■ What you need to do ■
Without the images, output every record exactly as it appears.

Records contained in a dataset
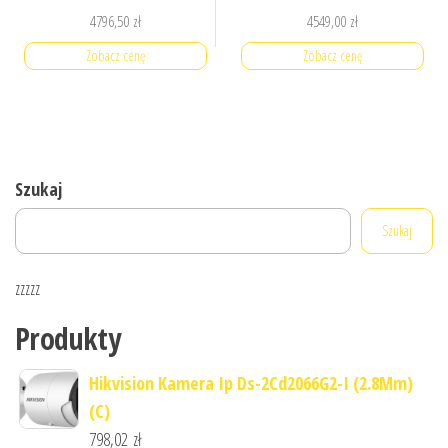
4796,50
zł
4549,00
zł
Zobacz cenę
Zobacz cenę
Szukaj
Szukaj
zzzzz
Produkty
Hikvision Kamera Ip Ds-2Cd2066G2-I (2.8Mm)
(C)
798,02
zł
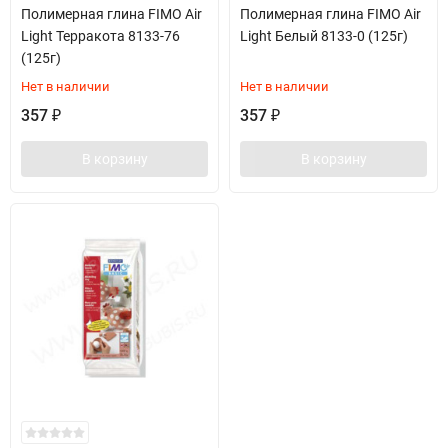
Полимерная глина FIMO Air
Полимерная глина FIMO Air
Light Терракота 8133-76
Light Белый 8133-0 (125г)
(125г)
Нет в наличии
Нет в наличии
357
357
₽
₽
В корзину
В корзину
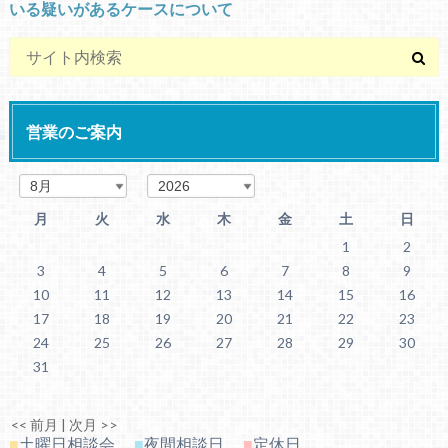
いる疑いがあるケースについて
営業のご案内
月
火
水
木
金
土
日
1
2
3
4
5
6
7
8
9
10
11
12
13
14
15
16
17
18
19
20
21
22
23
24
25
26
27
28
29
30
31
<< 前月
|
次月 >>
■
土曜日相談会
■
夜間相談日
■
定休日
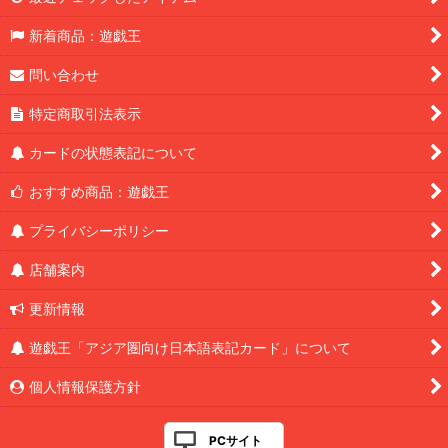
新着商品：遊戯王
問い合わせ
特定商取引法表示
カードの状態表記について
おすすめ商品：遊戯王
プライバシーポリシー
店舗案内
更新情報
遊戯王「アジア圏向け日本語表記カード」について
個人情報保護方針
PCサイト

■ Exercise answer ■
4796,50
zł
4549,00
zł
Zobacz cenę
Zobacz cenę
Szukaj
Szukaj
zzzzz
Produkty
Hikvision Kamera Ip Ds-2Cd2066G2-I (2.8Mm)
(C)
798,02
zł
Полимерная глина FIMO Air
Полимерная глина FIMO Air
Light Терракота 8133-76
Light Белый 8133-0 (125г)
(125г)
Нет в наличии
Нет в наличии
357
357
₽
₽
В корзину
В корзину
いる疑いがあるケースについて
営業のご案内
月
火
水
木
金
土
日
1
2
3
4
5
6
7
8
9
10
11
12
13
14
15
16
17
18
19
20
21
22
23
24
25
26
27
28
29
30
31
<< 前月
|
次月 >>
■
土曜日相談会
■
夜間相談日
■
定休日
新着商品：遊戯王
問い合わせ
特定商取引法表示
カードの状態表記について
おすすめ商品：遊戯王
プライバシーポリシー
店舗案内
更新情報
遊戯王「アジア圏向け日本語表記カード」について
個人情報保護方針
PCサイト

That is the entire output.